=== TO DO ===
A word-for-word copy of the records is needed, with every picture left out.

=== MATERIAL PROVIDED ===
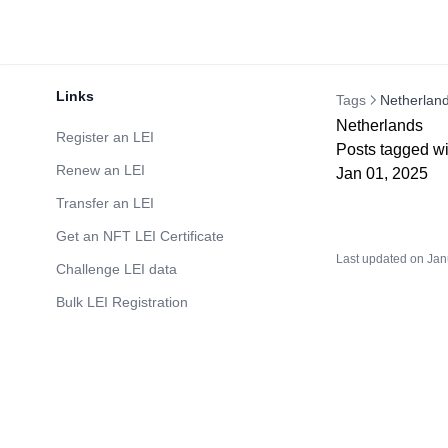
Links
Tags
Netherlan
Netherlands
Register an LEI
Posts tagged wi
Renew an LEI
Jan 01, 2025
Transfer an LEI
Get an NFT LEI Certificate
Last updated on
Jan
Challenge LEI data
Bulk LEI Registration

=== YOUR RESPONSE ===
Links
Tags
Netherlan
Netherlands
Register an LEI
Posts tagged wi
Renew an LEI
Jan 01, 2025
Transfer an LEI
Get an NFT LEI Certificate
Last updated on
Jan
Challenge LEI data
Bulk LEI Registration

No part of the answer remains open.